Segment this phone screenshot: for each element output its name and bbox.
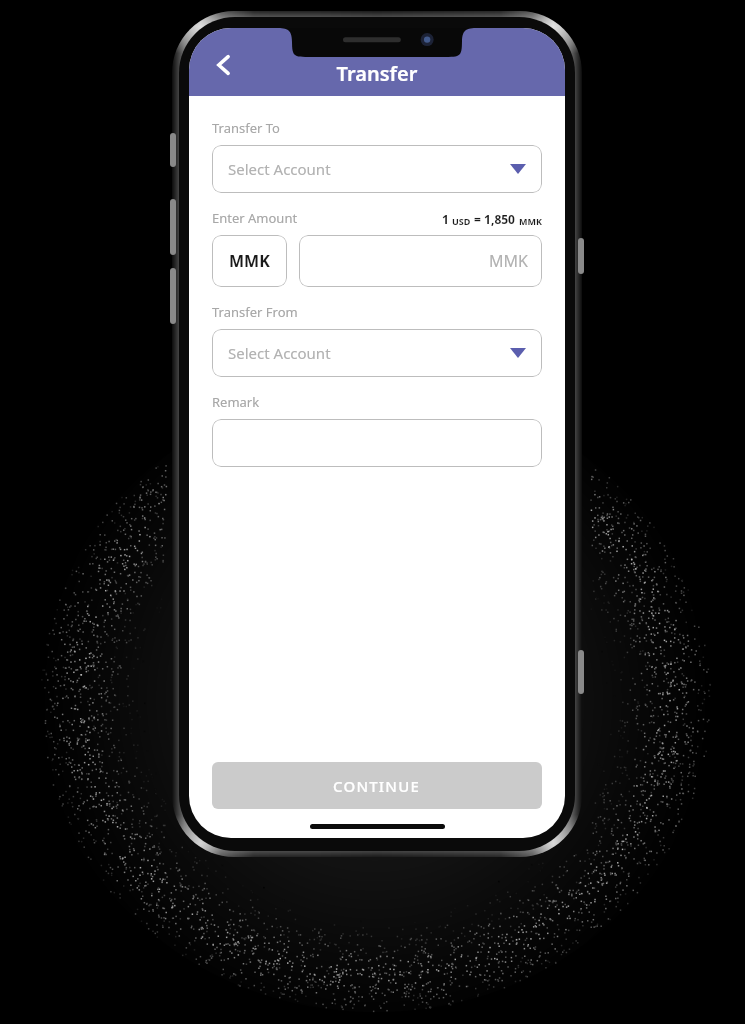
button[interactable]: Select Account — [212, 145, 542, 193]
staticText: CONTINUE — [333, 776, 421, 796]
staticText: = 1,850 — [471, 211, 519, 227]
staticText: Remark — [212, 393, 260, 411]
button[interactable] — [212, 419, 542, 467]
staticText: Transfer From — [212, 303, 298, 321]
button[interactable]: CONTINUE — [212, 762, 542, 809]
button[interactable]: Select Account — [212, 329, 542, 377]
button[interactable]: MMK — [299, 235, 542, 287]
staticText: Transfer To — [212, 119, 280, 137]
staticText: Enter Amount — [212, 209, 442, 227]
staticText: MMK — [519, 215, 542, 227]
staticText: Select Account — [228, 159, 510, 179]
staticText: Select Account — [228, 343, 510, 363]
button[interactable]: Back — [201, 42, 247, 88]
button[interactable]: MMK — [212, 235, 287, 287]
staticText: Transfer — [189, 60, 565, 87]
staticText: MMK — [489, 250, 528, 272]
staticText: USD — [452, 215, 471, 227]
staticText: 1 — [442, 211, 452, 227]
staticText: MMK — [229, 250, 270, 272]
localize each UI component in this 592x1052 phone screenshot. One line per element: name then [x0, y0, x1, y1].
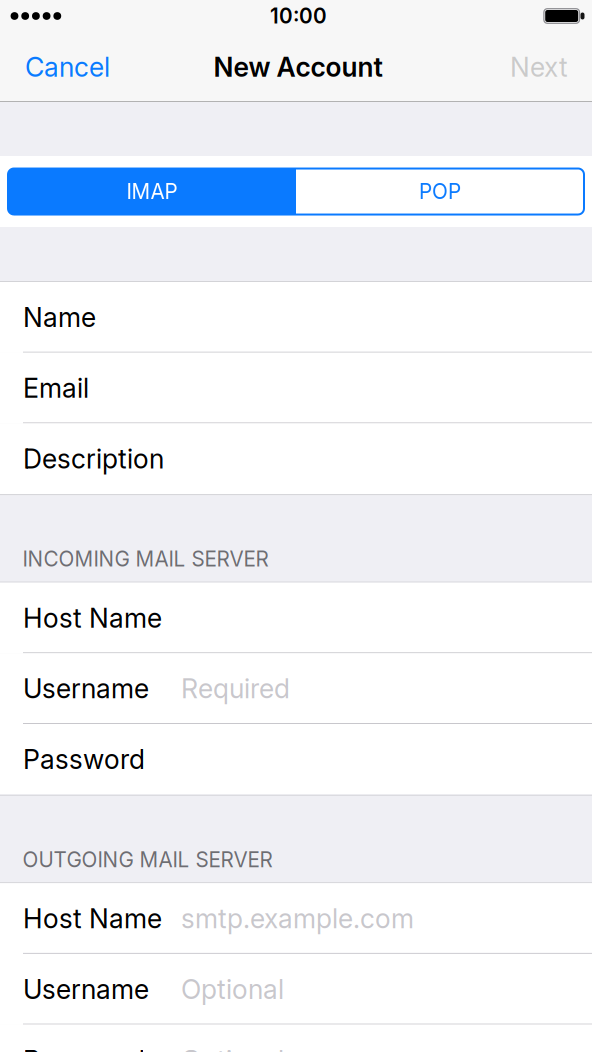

__What the exercise asks__
Every record is to be reproduced exactly, with no pictures included.

__Answer box__
Segment this phone screenshot: for each element output its name and bbox.
button[interactable]: Select Account — [212, 145, 542, 193]
staticText: CONTINUE — [333, 776, 421, 796]
staticText: = 1,850 — [471, 211, 519, 227]
staticText: Remark — [212, 393, 260, 411]
button[interactable] — [212, 419, 542, 467]
staticText: Transfer From — [212, 303, 298, 321]
button[interactable]: CONTINUE — [212, 762, 542, 809]
button[interactable]: Select Account — [212, 329, 542, 377]
button[interactable]: MMK — [299, 235, 542, 287]
staticText: Transfer To — [212, 119, 280, 137]
staticText: Enter Amount — [212, 209, 442, 227]
staticText: MMK — [519, 215, 542, 227]
staticText: Select Account — [228, 159, 510, 179]
staticText: Select Account — [228, 343, 510, 363]
button[interactable]: Back — [201, 42, 247, 88]
button[interactable]: MMK — [212, 235, 287, 287]
staticText: Transfer — [189, 60, 565, 87]
staticText: MMK — [489, 250, 528, 272]
staticText: USD — [452, 215, 471, 227]
staticText: 1 — [442, 211, 452, 227]
staticText: MMK — [229, 250, 270, 272]
localize each UI component in this 592x1052 phone screenshot. One line per element: name then [x0, y0, x1, y1].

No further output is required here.